GitHub – Repositories, Forking, Branching, Etc.-ing

I’ve been busy researching GitHub and how Repositories, Forking, Branching and etc. work. It’s a bit confusing at the moment but shouldn’t be too difficult to grasp with a little use.

What I’ve learned – or at least attempted to learn thus far.

Repositories

Repositories are essentially remote servers where you are able to store your working files for various projects – in my case I would be storing html files, css files, javascript and other web development files. Once a repository is created you have the ability to clone it.

Cloning

Cloning is the duplication of a repository – whether yours or someone elses – to your computer locally. Once cloned you can modify the files locally, then on save the Window’s GitHub program will update and give you the option to commit the changes. Here you will input a summary and brief description of the new changes and then commit them and they will be uploaded to the remote repository – this way there is an ongoing record of changes and why the changes were made.

Forking

Forking from my understanding is the duplication of a Repository – personally owned or publicly hosted. Once duplicated you can modify the code for your needs or issue pull requests. Pull requests give you the ability to submit code changes such as a bug fix. If the change is accepted, the original owner of the repository can then merge the change(may be improper terminology here).
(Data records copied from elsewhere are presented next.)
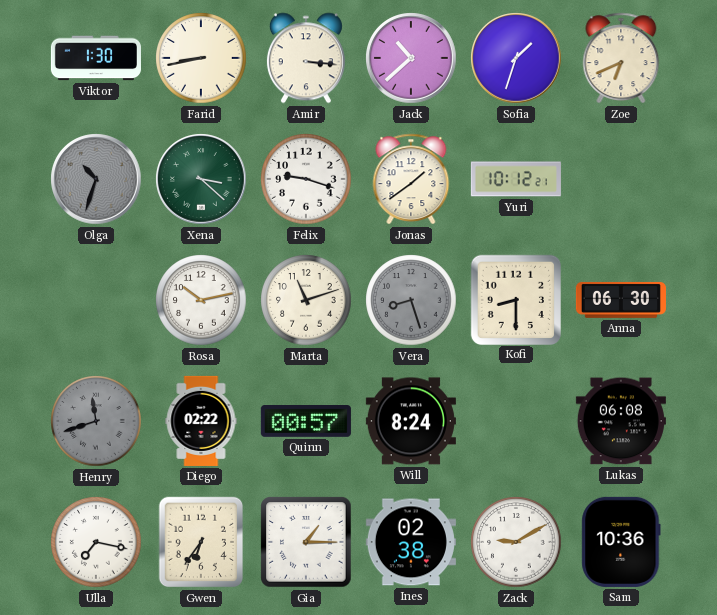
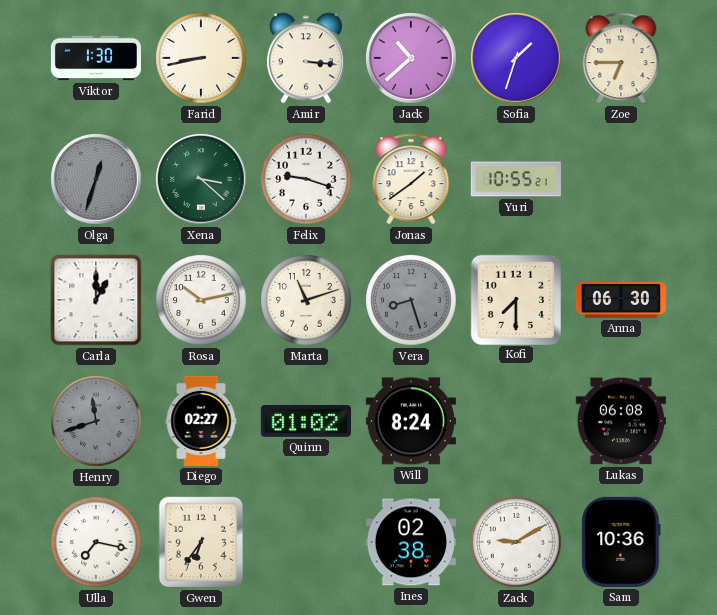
Zoe: 6:41 -> 6:45
Olga: 10:33 -> 12:33
Yuri: 10:12 -> 10:55
Carla: none -> 1:00
Kofi: 8:30 -> 7:30
Diego: 02:22 -> 02:27
Quinn: 00:57 -> 01:02
Gia: 1:15 -> none
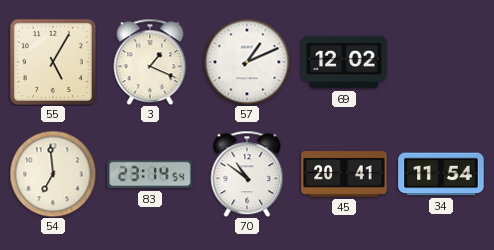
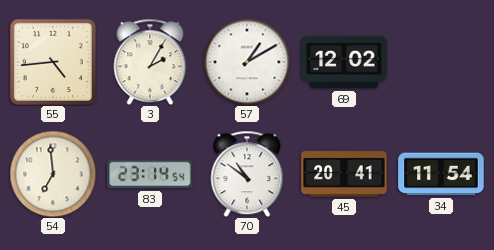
55: 5:05 -> 4:44
3: 1:19 -> 2:05
57: 1:11 -> 1:10
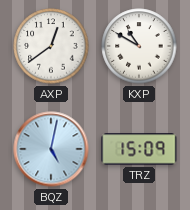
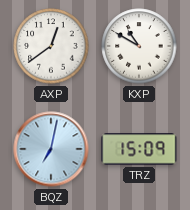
BQZ: 5:02 -> 7:02
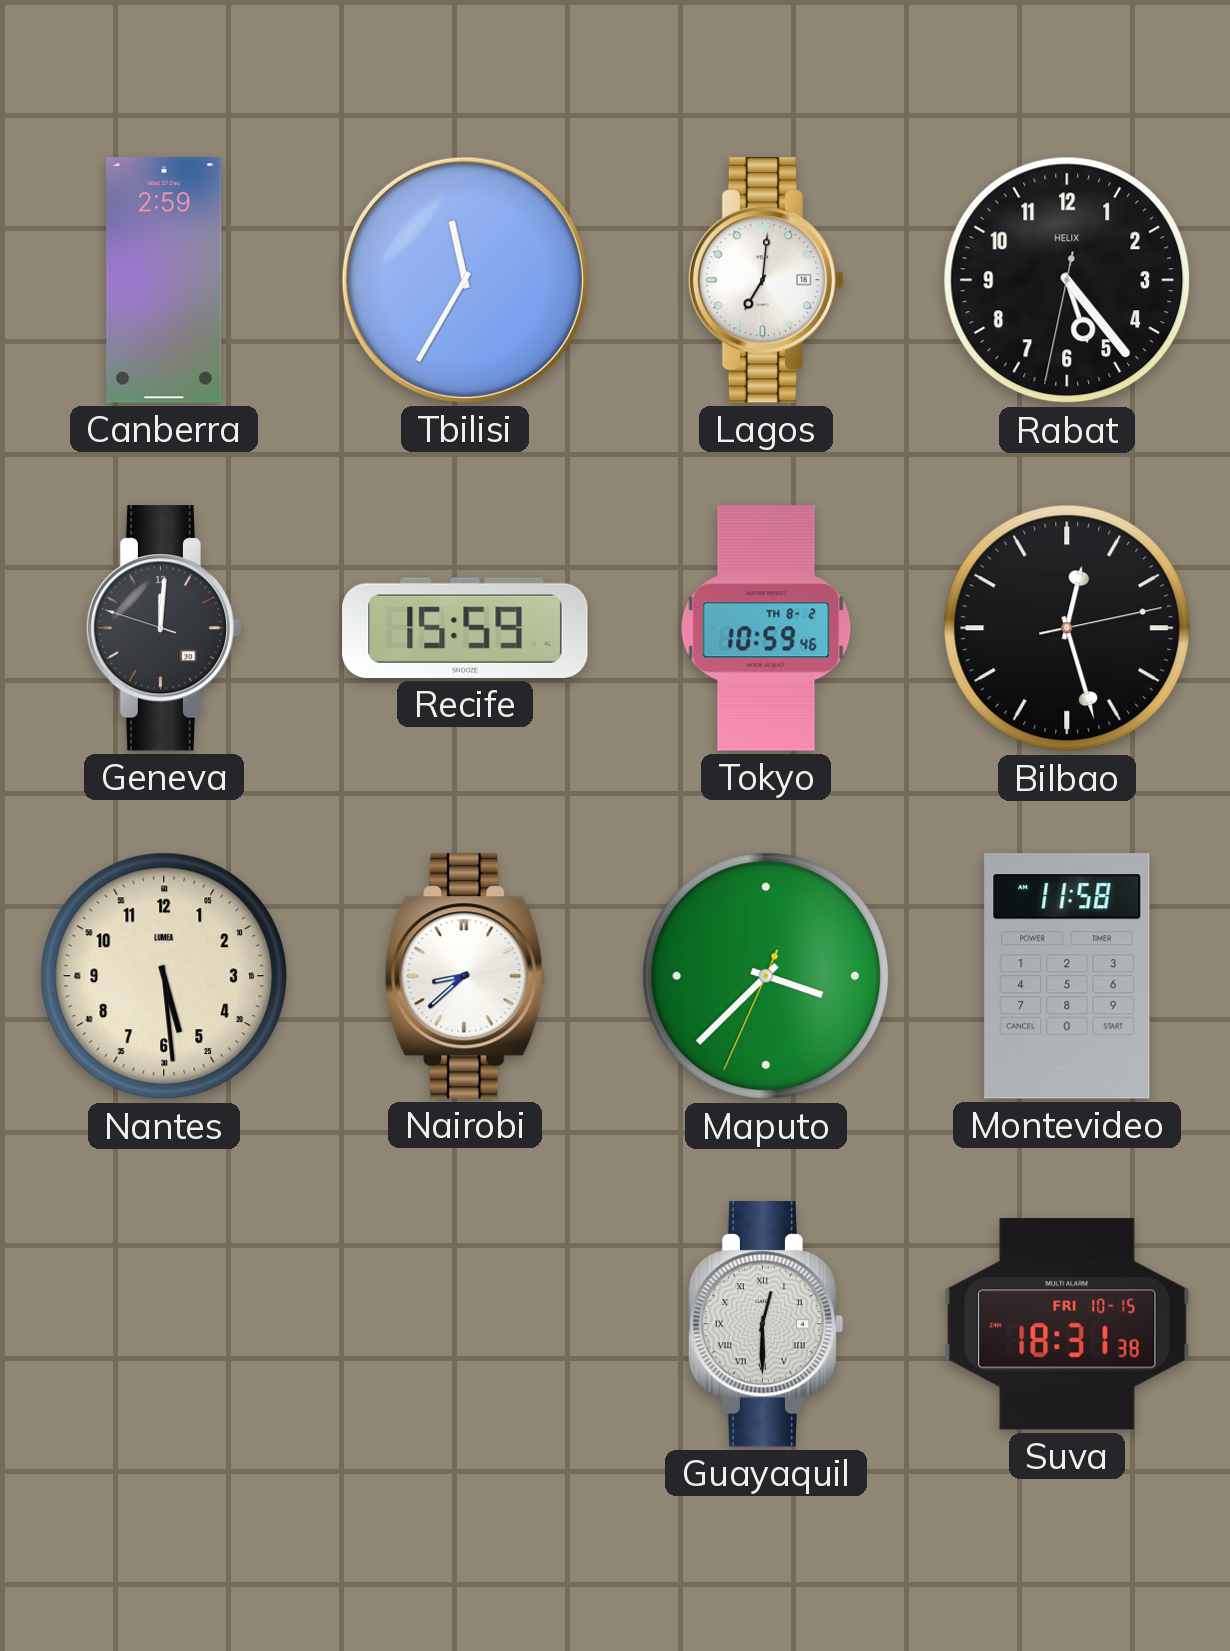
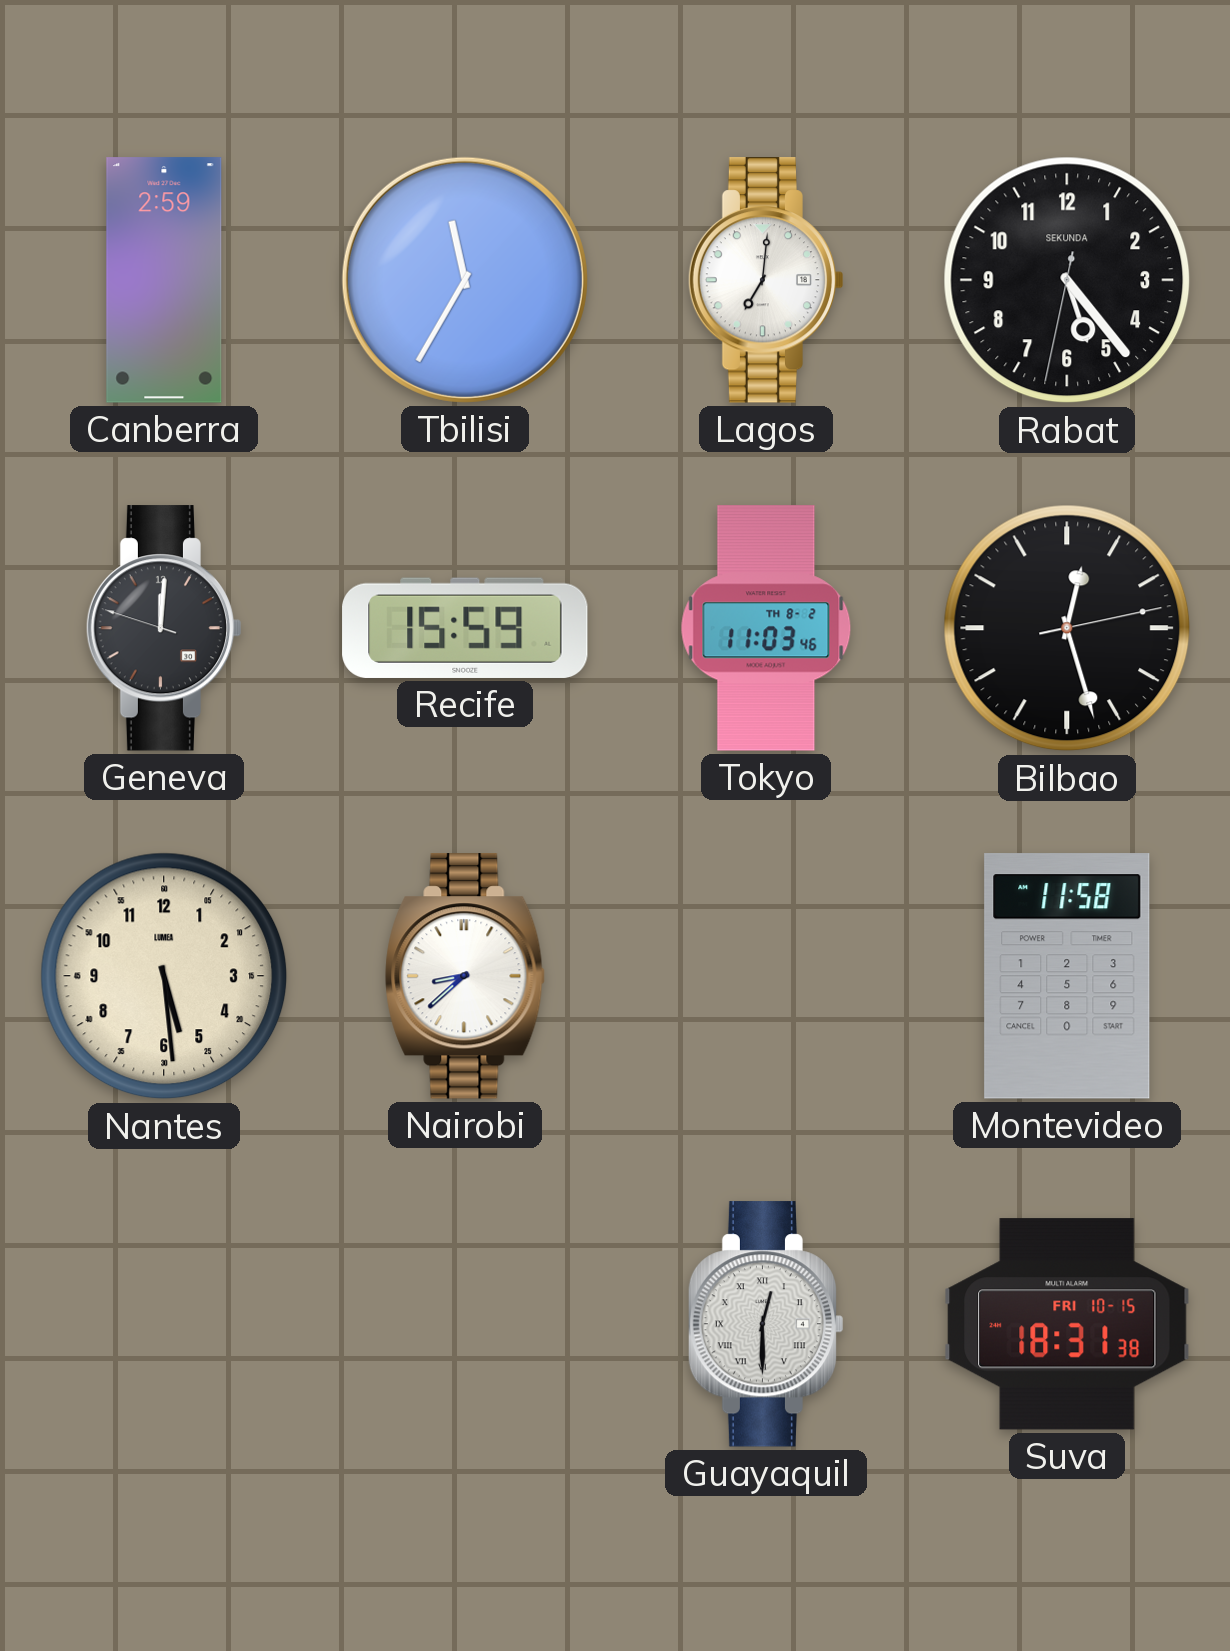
Rabat brand: HELIX -> SEKUNDA
Tokyo: 10:59 -> 11:03
Maputo: 3:37 -> none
Finally we have Branching – for now.

Branching allows you to create a duplicate repository and safely make changes without effecting the master repository. Then if the changes are an improvement, you can merge the branch into the master.

Wrap up.

I have a general grasp of how GitHub works but will need to research further. I believe you can use GitHub at more of a command level, but I have only successfully cloned repositories thus far. Also, I am not sure how branches are effected once you’ve forked a repository.

Conclusion

I still have quite a bit to learn about GitHub, and although I do not push my posts, I would love to receive some corrections or guidance if you happen to pass by.